Thank you, Jackie, and good morning, everyone. I'd like to welcome you to Loews Third Quarter 2012 Earnings Conference Call. A copy of our earnings release may be found on our website, loews.com.
On the call this morning, we have our Chief Executive Officer, Jim Tisch; and our Chief Financial Officer, Peter Keegan. Following their prepared remarks this morning, we will have a question-and-answer session.
Before we begin, however, I will remind you that this conference call might include statements that are forward looking in nature. Actual results received by the company -- achieved by the company may differ materially from those projections made in any forward-looking statements. Forward-looking statements reflect circumstance at the time they are made, and the company expressly disclaims any obligation to update or revise any forward-looking statements. This disclaimer is only a brief summary of the company's statutory forward-looking statements disclaimer, which is included in the company's filings with the SEC.
During the call today, we may also discuss non-GAAP financial measures. Please refer to our security filings for a reconciliation to the most comparable GAAP measures.
I will now turn the call over to Loews' Chief Executive Officer, Jim Tisch.
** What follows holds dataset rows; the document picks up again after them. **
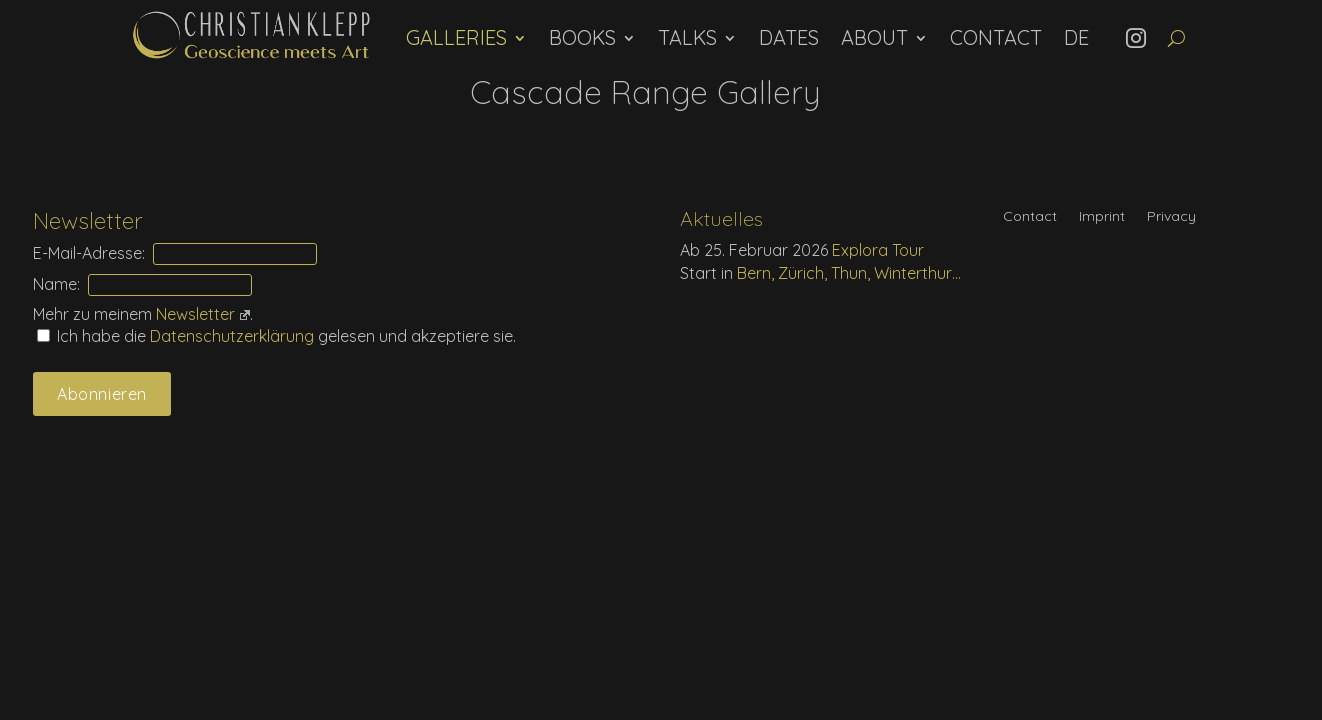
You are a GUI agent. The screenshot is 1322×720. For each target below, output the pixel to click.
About (874, 37)
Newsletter (203, 314)
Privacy (1171, 217)
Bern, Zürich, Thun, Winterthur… (849, 273)
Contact (996, 37)
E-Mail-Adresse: (89, 253)
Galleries (456, 37)
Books (582, 37)
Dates (789, 37)
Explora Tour (878, 250)
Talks (687, 37)
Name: (56, 284)
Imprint (1102, 217)
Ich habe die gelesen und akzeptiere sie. (276, 336)
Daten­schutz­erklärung (234, 336)
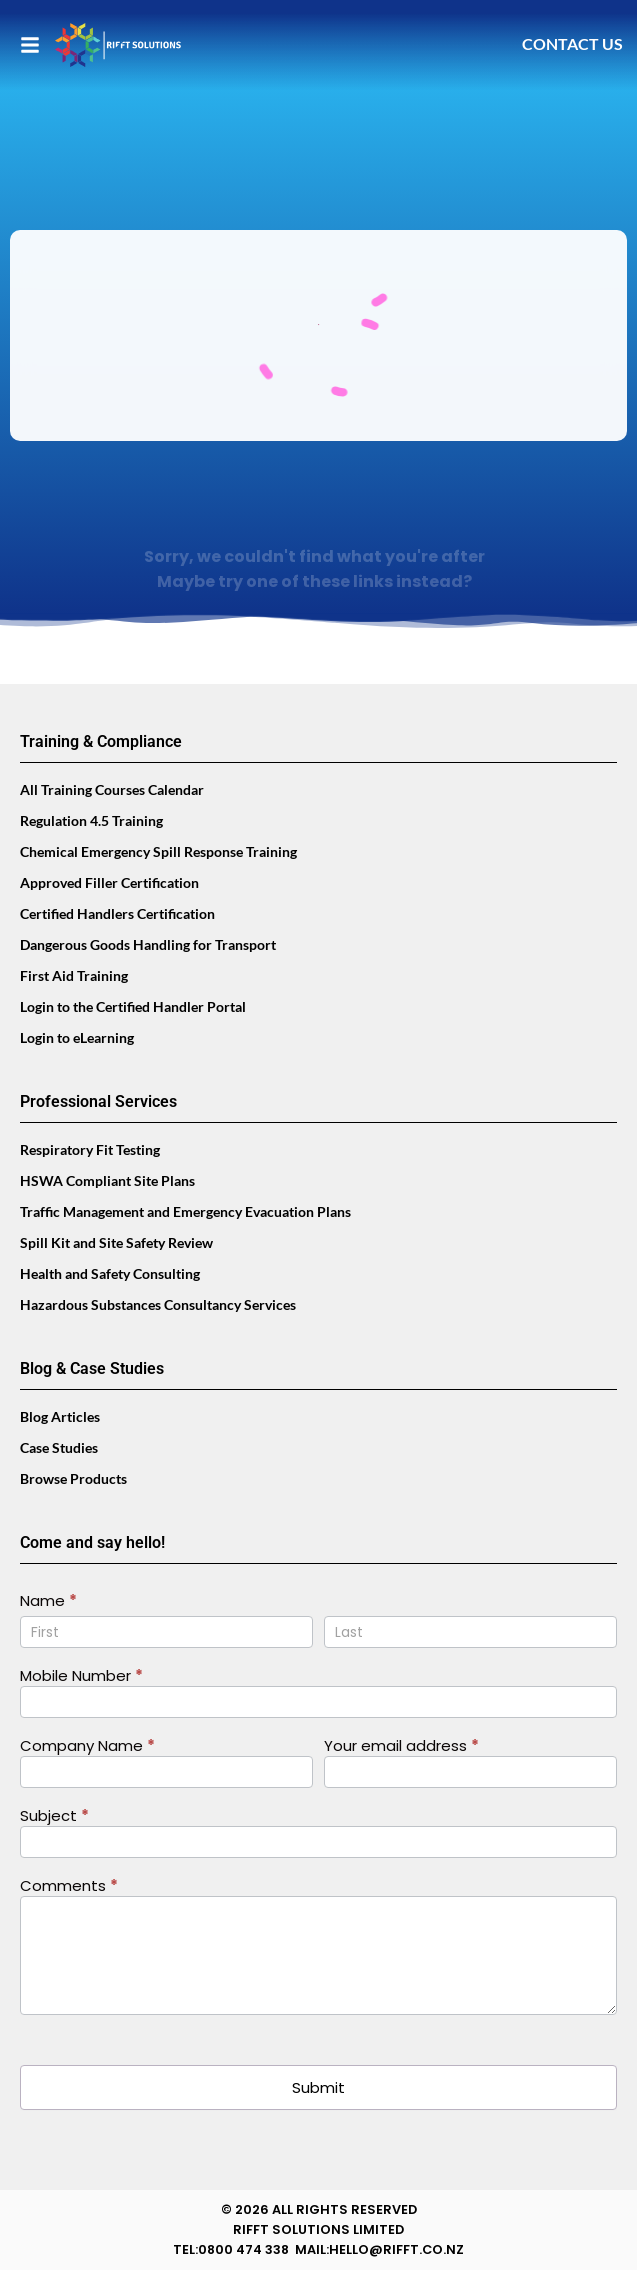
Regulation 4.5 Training (91, 820)
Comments (69, 1887)
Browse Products (73, 1478)
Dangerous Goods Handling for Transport (148, 944)
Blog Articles (60, 1416)
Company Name (87, 1747)
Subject (54, 1817)
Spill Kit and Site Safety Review (116, 1242)
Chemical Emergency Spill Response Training (158, 851)
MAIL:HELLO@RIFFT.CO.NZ (379, 2249)
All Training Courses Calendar (112, 789)
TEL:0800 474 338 (231, 2249)
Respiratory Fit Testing (90, 1149)
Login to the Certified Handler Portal (133, 1006)
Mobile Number (81, 1677)
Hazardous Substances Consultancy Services (158, 1304)
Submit (318, 2087)
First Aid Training (74, 975)
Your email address (401, 1747)
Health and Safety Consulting (110, 1273)
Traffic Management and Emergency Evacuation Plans (185, 1211)
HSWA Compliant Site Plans (107, 1180)
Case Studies (59, 1447)
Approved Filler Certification (109, 882)
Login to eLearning (77, 1037)
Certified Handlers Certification (117, 913)
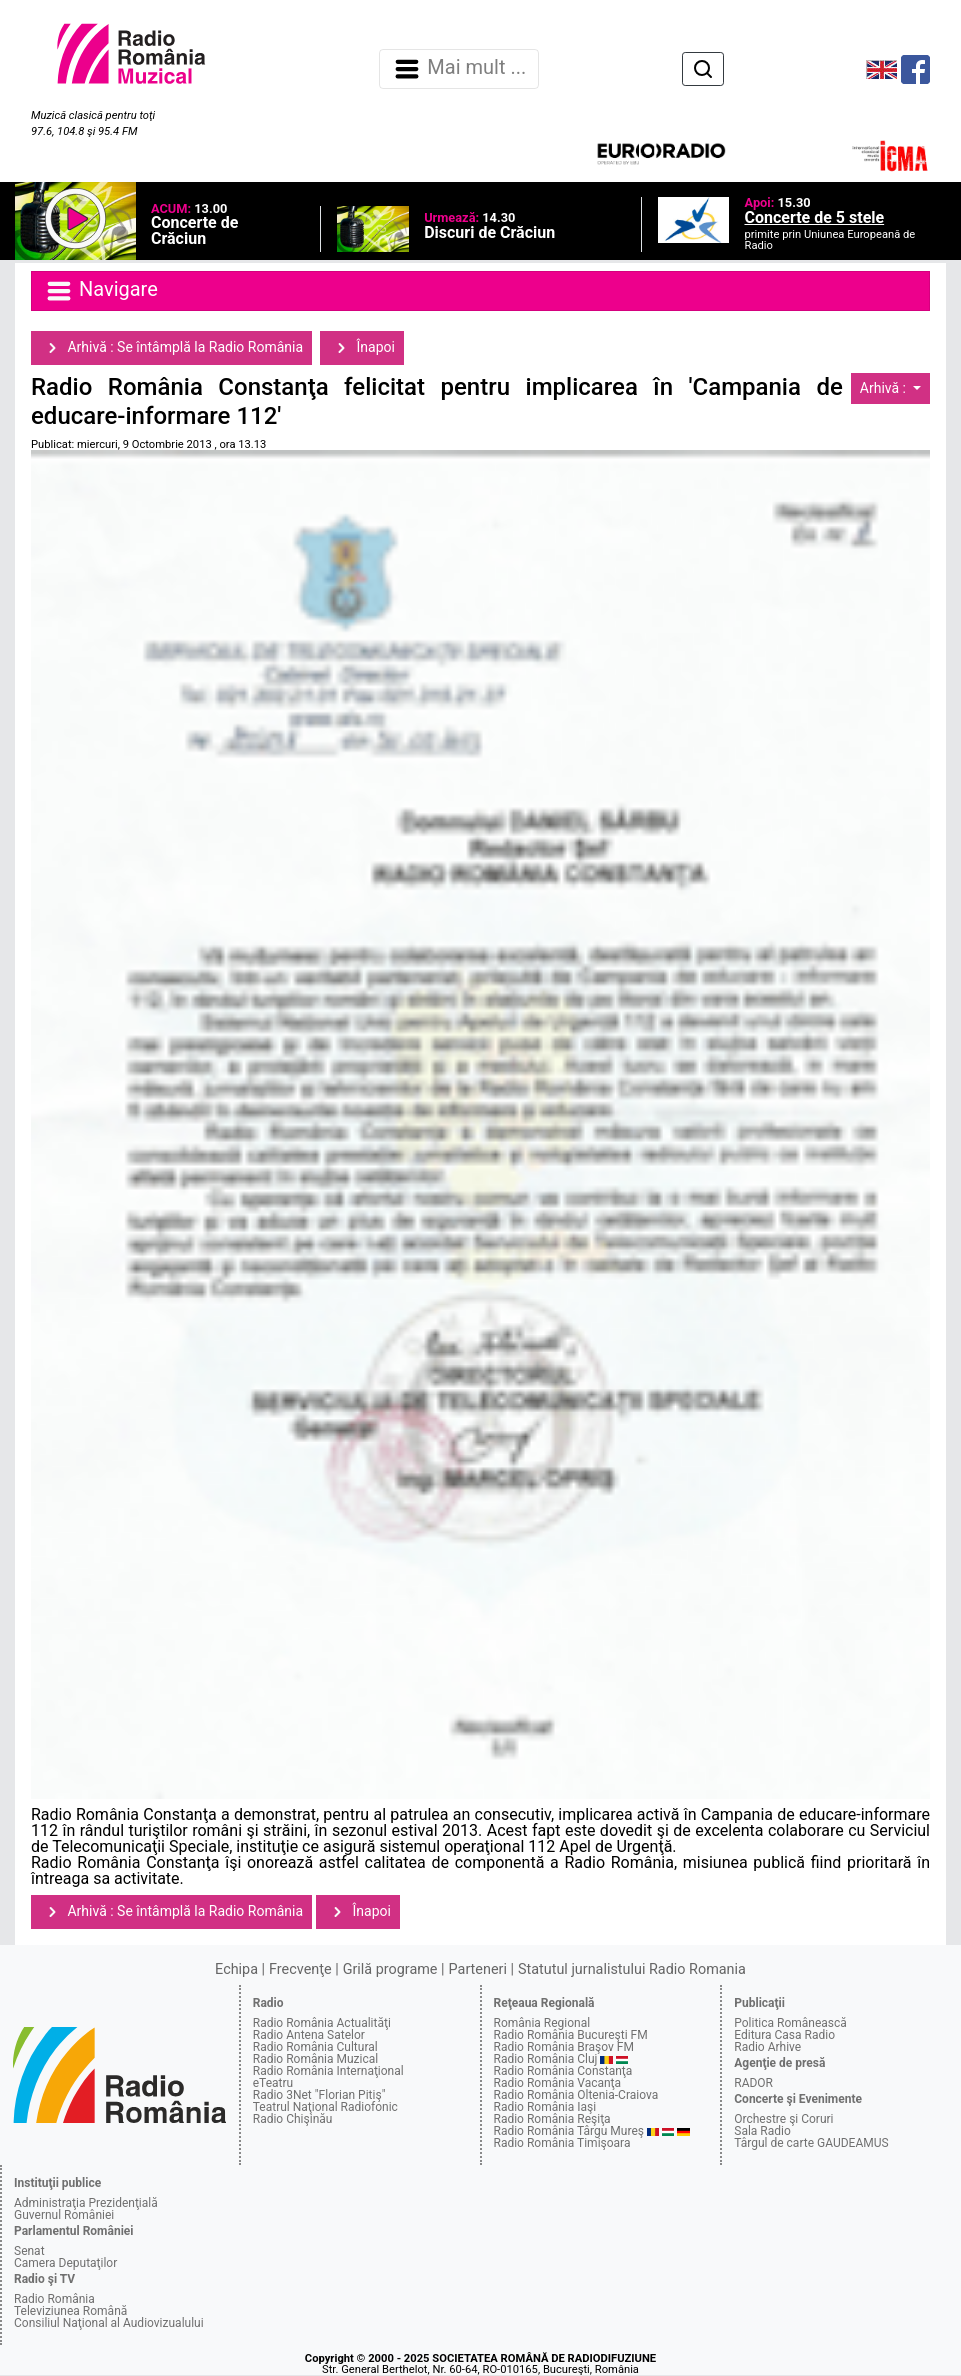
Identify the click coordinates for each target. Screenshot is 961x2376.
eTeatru (273, 2083)
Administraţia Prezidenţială (86, 2203)
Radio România (54, 2299)
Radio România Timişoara (562, 2143)
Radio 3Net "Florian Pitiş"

Jim?
James S. Tisch
Thank you, Mary, and good morning, everyone. And I hope everybody is staying dry and staying safe. As you know by now, Loews reported earnings for the quarter of $177 million, or $0.47 -- $0.45 per share, compared to $162 million, or $0.40 per share, that Loews earned in the third quarter of 2011. Results for the third quarter of 2012 include impairment charges of $166 million after tax at HighMount relating to the carrying value of its producing properties. These charges were the result of declines in natural gas and natural gas liquids prices. Absent the ceiling test impairment charges, our quarterly net income would have been $343 million or $0.87 per share.
Loews ended the third quarter with $3.8 billion in cash and investments at the holding company level. In the third quarter, we spent approximately $88 million buying back about 2.2 million shares of Loews' common stock. Our book value per share increased to $50.41 at the end of the third quarter from $47.33 a year -- at year end 2011.
Now let's take a closer look at each of our subsidiaries. CNA had another solid quarter. Results for the quarter were driven primarily by increased investment income, especially from limited partnerships. CNA continues to execute its strategy of focusing on select customer segments. About half of CNA's new business is now coming from these 7 focus segments, including health care and construction, areas where CNA has specialized underwriting capabilities.
Rates continued to improve and increased approximately 6% during the quarter in CNA's P&C operations. In CNA commercial, rates were up 8% for the quarter versus 7% in the second quarter and 2% during the third quarter of 2011. Rate increases, combined with management's underwriting strategies, are leading to improvements in CNA's underwriting results. CNA's loss ratio before catastrophes and prior year development continued to improve during the third quarter. In CNA commercial, for example, this ratio improved by almost 2.5 points versus last year's third quarter. Over the past few years, as management's actions have taken hold, CNA has narrowed the loss ratio gap with peers in its core commercial business.
This is the first quarter CNA has included Hardy Underwriting in its results. Hardy is CNA's recently acquired Lloyd's syndicate and is off to a strong start.
Turning to Diamond Offshore and the offshore drilling market. Diamond had a good quarter, although its net income was down $79 million versus the same period last year. Two main factors drove the profit decline. First, a number of rigs rolled off of record high day rates from contracts that had been signed during the previous subcycle. Second main factor was unplanned downtime, which was slightly above average compared to better-than-average downtime in the prior quarter.
Demand in the drilling market for mid-water, deepwater and ultra-deepwater rigs remained strong, as indicated by recent contracts signed by Diamond and other drillers. Diamond has entered into new contracts or extended existing contracts with attractive day rates and durations. Also during the third quarter, Diamond announced plans to rebuild the Ocean Apex, a Victory-class semisubmersible rig that will be delivered from the shipyard in Singapore in 2014 at an all-in cost of about $300 million. The Ocean Apex is the last of Diamond's Victory-class rebuilds. There are 9 Victory-class hulls in the world and Diamond owns all 9 of them. These Victory-class hulls have extremely long life spans. And since the mid-1990s, Diamond has used each of these hulls as the base upon which to build a new rig, including all new drilling equipment. The end product is the equivalent of a new-build rig. These Victory-class rebuilds, along with Diamond's other new-build rig acquisitions, are just a few examples of the company's strategy for enhancing its fleet at significantly reduced cost, a strategy that has returned tremendous value to Diamond and to Loews.